I'm preparing for some interviews and I'm stuck on a question which is rather simple, I'm just trying to get my head around how we redefine the sample space.

Given 4 coin flips, you get 1$ for each head you get. What's the expected value of the game (this is trivial = 2), now suppose you can flip an even number of coins after you see your coin flips, what's the expected value of the game now?

I know that if you see 0 heads then you definitely want to flip all 4 again, but how do you decompose the new probability distribution given the results? Also, we also want to flip the 2 T's we see if we have 2H2T, but then again how do we decompose the results?

would appreciate some intuitive response to this.

Edit:

If I have 0 heads, I would flip all 4:

Initially: $P(x=0) = \frac{1}{16}$, after flipping, the expected value is 2, so does this mean that now $P(x=2) = \frac{6}{16} + (\frac{1}{16}\frac{1}{16} + \frac{1}{16}\frac{4}{16})$? I'm kind of stuck as to how knowing the expected value of the second flip changes the initial distribution.

Best Answer

Just go case by case.

Sketch:

We see one of $\{0,1,2,3,4\}$ Heads initially, with easily derived probabilities.
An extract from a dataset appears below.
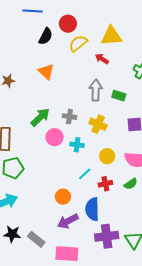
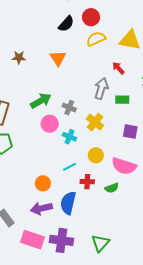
red arrow: (102, 59) -> (118, 68), moved
green rectangle: (119, 96) -> (122, 100), turned -32
purple cross: (107, 236) -> (61, 240), moved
$0$: probability $\frac 1{16}$. Then you retoss all $4$, giving you an expected value of $2$.

$1$: probability $\frac 4{16}$. Then you retoss two of the Tails, giving you an expected value of $2$ (the one you start with plus $1$ from the two new tosses). Note: you could retoss all $4$ if you like, as that also gives you an expected value of $2$.

$2$: probability $\frac 6{16}$. Then you retoss the two Tails, giving you an expected value of $3=2+1$ (the $2$ you had initially, plus $1$ from the new two.
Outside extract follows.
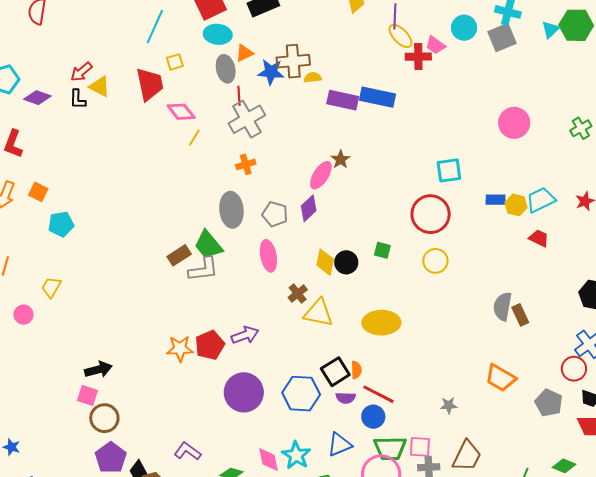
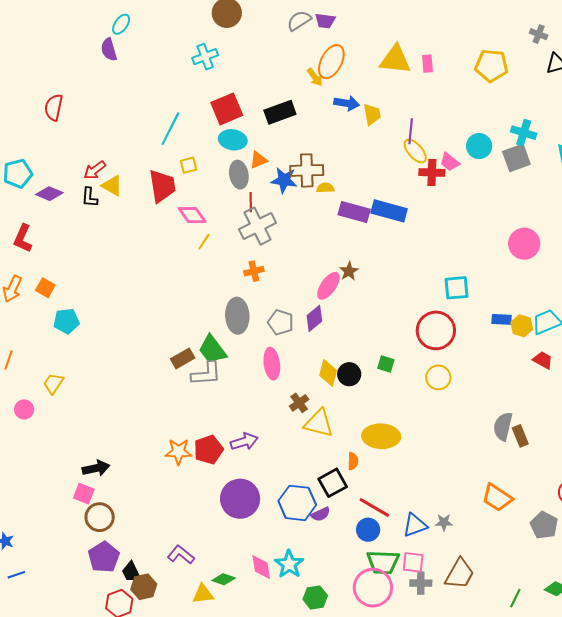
orange semicircle: (356, 370) -> (353, 461), moved
purple semicircle: (346, 398) -> (321, 514), moved, turned -30
blue triangle: (339, 445) -> (415, 525), moved

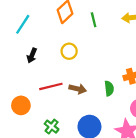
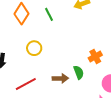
brown arrow: (78, 89) -> (60, 78), moved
$3$: probability $\frac 4{16}$. Then you do nothing and keep the $3$. If you tossed $2$ you;d still have an expected value of $3$ while if you tossed $4$ your expectation would drop to $2$.
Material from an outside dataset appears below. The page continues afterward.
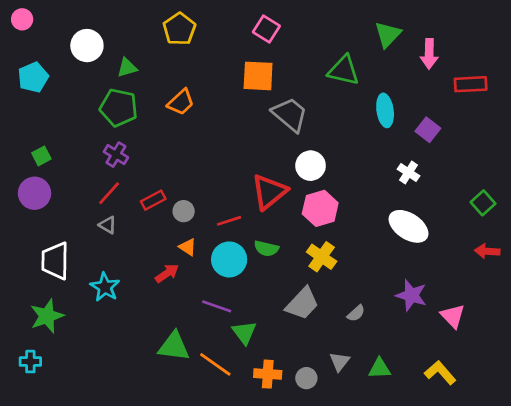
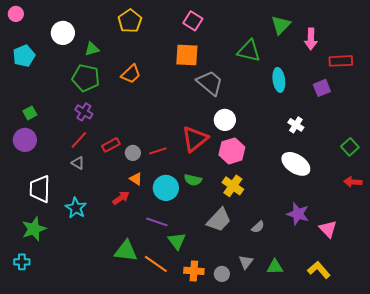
purple square: (428, 130) -> (322, 88), moved, turned 30
red line: (229, 221) -> (158, 151), moved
$4$: probability $\frac 1{16}$. Obviously you do nothing and keep the $4$.

Thus the new expected value is $$\frac 1{16}\times (1\times 2+4\times 2+6\times 3+4\times 3+1\times 4)=\frac 1{16}\times (2+8+18+12+4)=\cdots $$ $$\cdots =\frac {44}{16}=\boxed {2.75}$$

Note: as a sort of sanity check, let's suppose you could retoss as many coins as you liked. Then the only way you get $T$ is if the coin comes up Tails twice in a row (a probability $\frac 14$ event). Thus, in this case the expected value would be $\frac 34\times 4 = 3$. Of course it makes sense that the expected value of your game ($2.75$) would be less than this but greater than $2$ (the value you'd get if you had no chance to retoss).